The slim minority of parents who work diligently to feed their kids healthy food are met with a veritable tidal wave of tut-tutting from parents who think the mere fact of being pre-pubescent entitles kids to eat pre-fab glop at all hours of the day. I've seen people literally go out of their way to provide junk food to these kids when their parents aren't around.

See, one way or another, people internalize their relationship with food. For most Americans, food is one of the few things that makes them happy. Most people grew up eating junk, and junk is what made them happy. Any parents opting for a different paradigm are seen as judgmental. Imagine if someone said "I want to raise my kids so they don't turn out like YOU."
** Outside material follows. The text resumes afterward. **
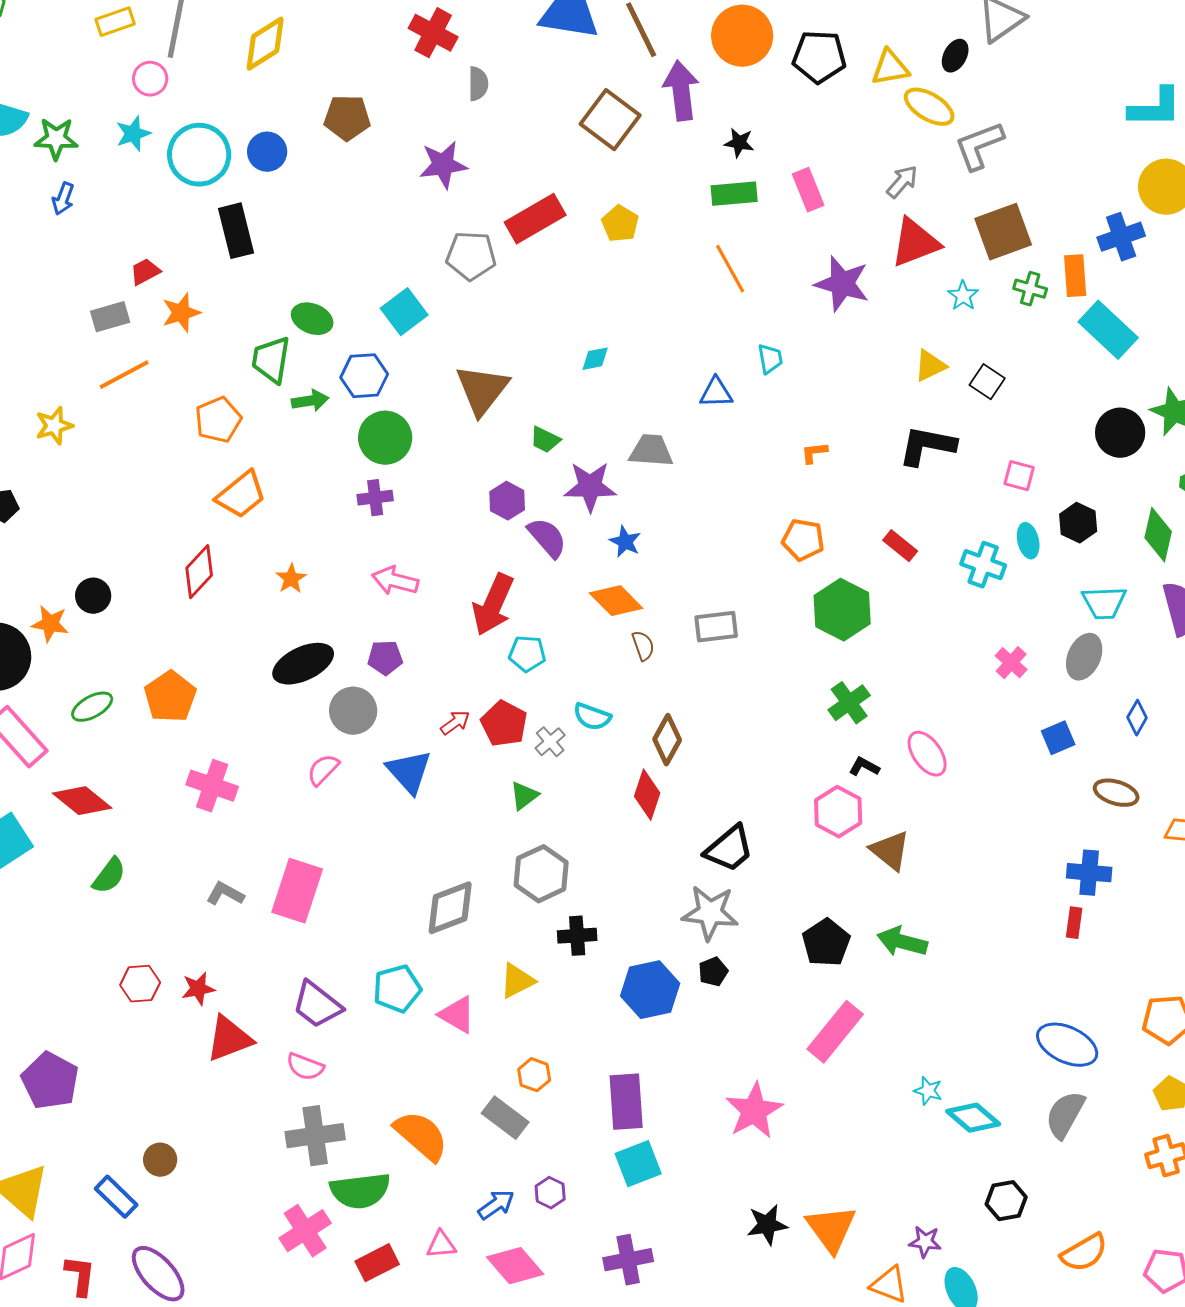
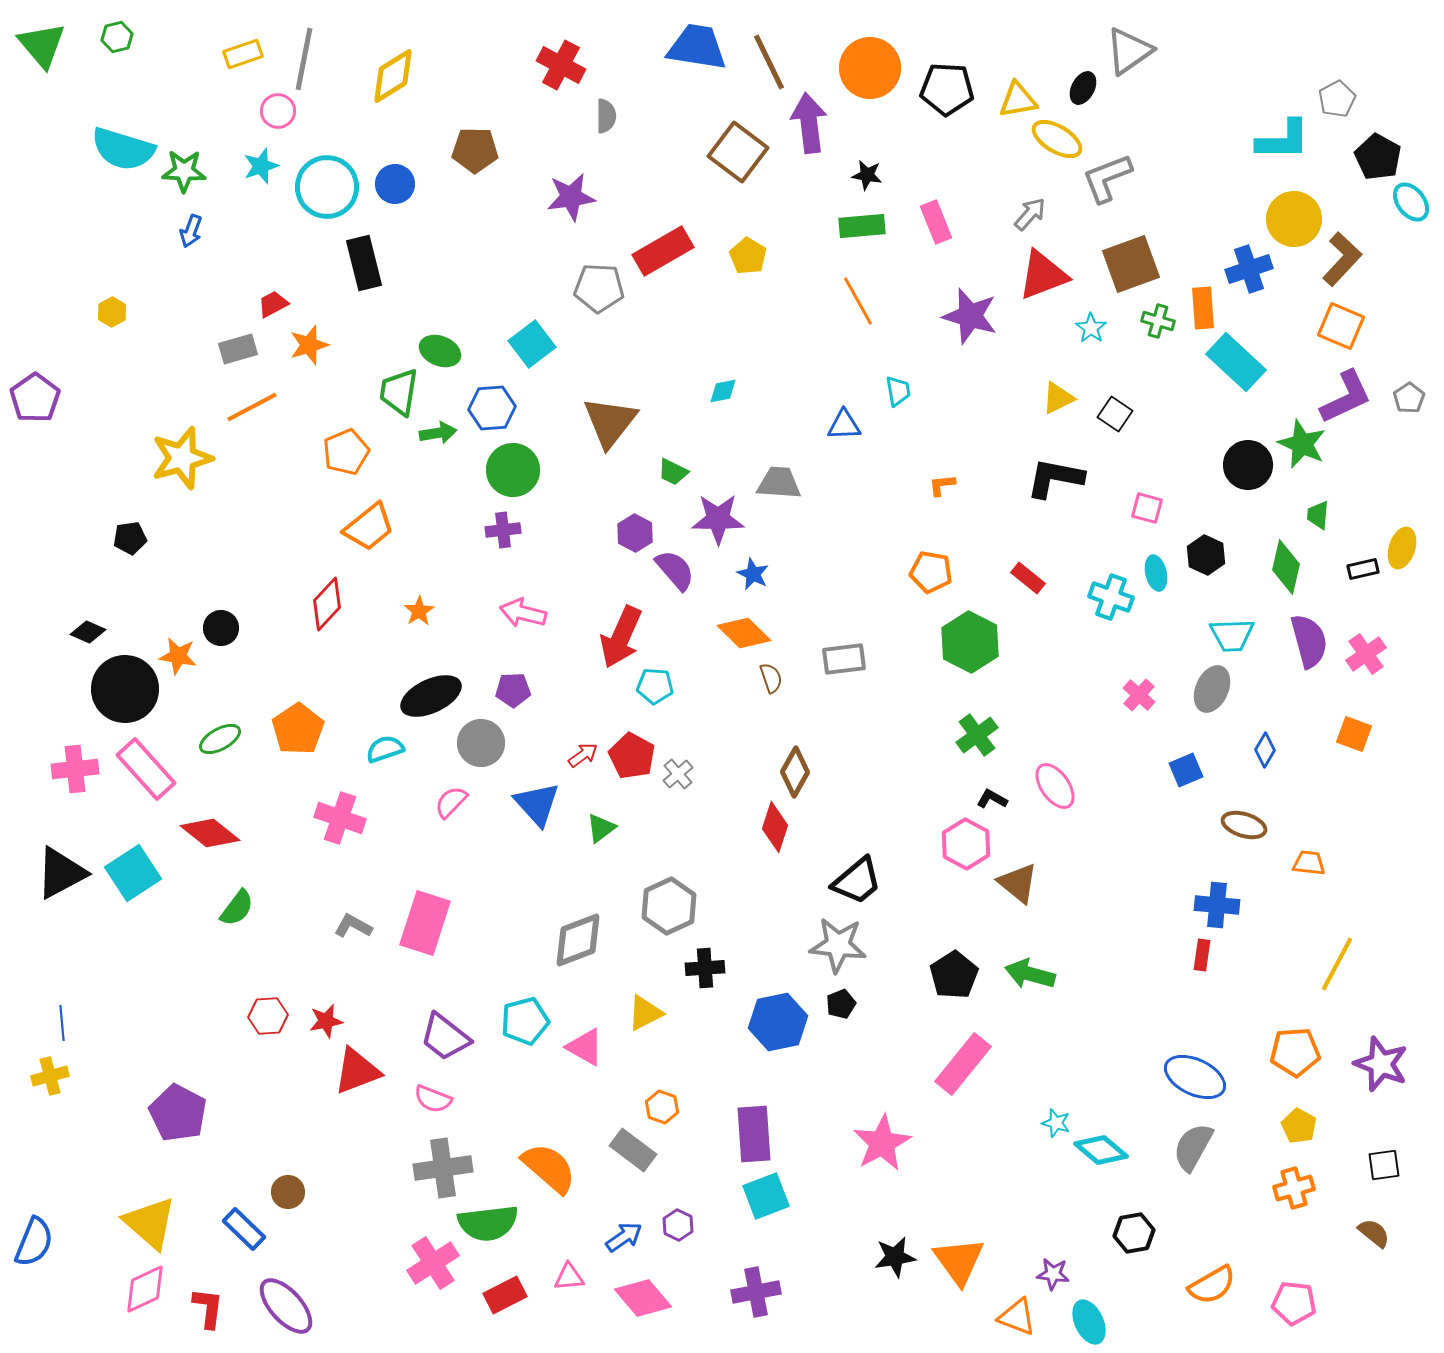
yellow star: (54, 426) -> (182, 458), size x1.6
cyan semicircle: (592, 717) -> (385, 749), moved, turned 141
green triangle: (524, 796) -> (601, 828), moved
Others, grandparents in particular, simply feel it is their responsibility to spoil children. Candy is an affordable way to do so.

Grocery store tantrums

Because they are run by opportunistic pricks, most major grocery stores do their able best to put expensive junk food items in easy reach of children (unless state law forbids them to do so). This gives kids the ultimate trump card in their quest to eat delicious food, the in-store tantrum. Embarrassed parents make absurd purchases in order to quiet their little scream-bags, who consequently learn that screaming = gratification.

By my lights, a child screaming sounds better than the strained silence of acquiescence.

Next up - Reason 2: Cooking anxiety


Blogger brgulker said...

Good post, Kevin. I look forward to the rest of it.

Also, where can I get donut-flavored sandwiches?!!?